Compiling with VLINK_ENABLE_SECURITY enables the OpenSSL-backed default crypto suite. Without that macro only the user-supplied callback path is available.

Encryption algorithms
Algorithm Key size Mode / construction Used for
AES-GCM 128 bit AEAD, 12-byte nonce, 16-byte tag bulk encrypt / decrypt
RSA-OAEP-SHA256 >= 2048 b wrap a fresh per-message AES key asymmetric session-key wrap
RSA-PSS-SHA256 >= 2048 b sender signature over AAD-bound envelope optional sender identity
SHA-256 truncation 256 -> 128 derive raw key -> AES-128 key symmetric key derivation
PBKDF2-HMAC-SHA256 configurable iters derive passphrase -> AES-128 symmetric key derivation
Key sources
Source Selector field(s) Notes
Built-in default symmetric every cryptographic field empty only with VLINK_ENABLE_SECURITY
Explicit raw key Config::key SHA-256 truncated to AES-128
Passphrase + salt Config::passphrase + pbkdf2_salt PBKDF2-HMAC-SHA256 @ iterations
Peer public-key PEM Config::public_key_pem RSA-OAEP wrap of a fresh session key
Local private-key PEM Config::private_key_pem RSA-OAEP unwrap of session key
Custom callback pair encrypt_callback + decrypt_callback bypasses every built-in algorithm
Mode summary diagram
sender transport receiver
+------------+ +-----------+ +-------------+
| plaintext | ---> [select mode] ---> AEAD/RSA-OAEP envelope ---> bytes on wire ---> [select mode] ---> |
+------------+ ^ ^ plaintext |
| | |
custom > asymmetric > symmetric custom > asymmetric > symmetric |
|
encrypt(in, out) --> envelope(version, mode, nonce, AAD) --> ciphertext + tag --> decrypt(in, out) v
Example (1: custom callback pair)
cfg.encrypt_callback = [](const vlink::Bytes& in, vlink::Bytes& out) {
out = my_aead_encrypt(in);
return !out.empty();
};
cfg.decrypt_callback = [](const vlink::Bytes& in, vlink::Bytes& out) {
out = my_aead_decrypt(in);
return !out.empty();
};
vlink::Security sec(std::move(cfg));
Example (2: symmetric passphrase with PBKDF2)

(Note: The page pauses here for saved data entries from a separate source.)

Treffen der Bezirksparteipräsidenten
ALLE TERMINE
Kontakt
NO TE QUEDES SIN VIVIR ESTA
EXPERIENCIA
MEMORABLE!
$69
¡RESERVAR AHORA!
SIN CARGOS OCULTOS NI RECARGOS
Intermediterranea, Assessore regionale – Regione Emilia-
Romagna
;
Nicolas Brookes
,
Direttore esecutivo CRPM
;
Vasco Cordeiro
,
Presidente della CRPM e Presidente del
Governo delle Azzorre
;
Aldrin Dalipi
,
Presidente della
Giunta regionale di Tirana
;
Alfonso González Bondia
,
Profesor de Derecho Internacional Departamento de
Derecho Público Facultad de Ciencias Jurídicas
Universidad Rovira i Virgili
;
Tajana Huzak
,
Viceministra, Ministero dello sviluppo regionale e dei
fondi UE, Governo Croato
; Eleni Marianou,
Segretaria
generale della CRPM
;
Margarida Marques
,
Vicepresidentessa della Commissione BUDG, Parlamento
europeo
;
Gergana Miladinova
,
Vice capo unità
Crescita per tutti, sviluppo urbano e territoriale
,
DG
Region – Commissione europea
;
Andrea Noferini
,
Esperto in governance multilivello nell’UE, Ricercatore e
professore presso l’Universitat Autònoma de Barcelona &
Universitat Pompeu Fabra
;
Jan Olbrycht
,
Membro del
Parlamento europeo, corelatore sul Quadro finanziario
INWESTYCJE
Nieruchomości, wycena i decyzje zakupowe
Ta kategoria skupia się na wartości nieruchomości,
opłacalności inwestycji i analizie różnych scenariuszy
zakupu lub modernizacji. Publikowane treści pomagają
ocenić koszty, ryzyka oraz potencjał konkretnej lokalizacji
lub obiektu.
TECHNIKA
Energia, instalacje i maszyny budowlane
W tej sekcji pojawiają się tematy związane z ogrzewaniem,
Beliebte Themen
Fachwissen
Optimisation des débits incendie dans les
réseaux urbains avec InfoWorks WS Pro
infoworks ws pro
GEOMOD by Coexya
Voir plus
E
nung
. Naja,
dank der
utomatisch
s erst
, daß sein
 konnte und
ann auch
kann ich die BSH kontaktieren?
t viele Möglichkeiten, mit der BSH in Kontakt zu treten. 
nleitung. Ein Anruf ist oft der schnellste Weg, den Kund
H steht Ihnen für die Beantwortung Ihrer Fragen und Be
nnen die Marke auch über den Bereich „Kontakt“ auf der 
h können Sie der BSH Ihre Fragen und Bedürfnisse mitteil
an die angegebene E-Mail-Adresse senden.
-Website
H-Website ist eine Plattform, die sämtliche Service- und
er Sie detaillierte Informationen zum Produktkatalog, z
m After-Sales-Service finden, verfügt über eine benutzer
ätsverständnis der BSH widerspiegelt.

cfg.passphrase = "correct horse battery staple";
cfg.pbkdf2_salt = shared_salt; // >= 16 bytes, shared out of band
cfg.pbkdf2_iterations = 200000U;
vlink::Security sec(cfg);
Example (3: asymmetric PEM with optional sender authentication)
auto sender_cfg = vlink::Security::from_public_key_path("peer_pub.pem");
sender_cfg.advanced.signing_key_pem = own_priv_pem; // optional RSA-PSS signature
vlink::Security sender(std::move(sender_cfg));
auto receiver_cfg = vlink::Security::from_private_key_path("own_priv.pem");
receiver_cfg.advanced.verify_key_pem = peer_pub_pem; // reject unsigned envelopes
vlink::Security receiver(std::move(receiver_cfg));
Note
  • Every public method is thread-safe; concurrent encrypt() / decrypt() are serialised by an internal mutex.
  • Configuration is immutable after construction; rebuild the Security instance to change keys or callbacks.
  • When VLINK_ENABLE_SECURITY is undefined only the callback path is usable; other fields are accepted but emit a warning and remain unconfigured.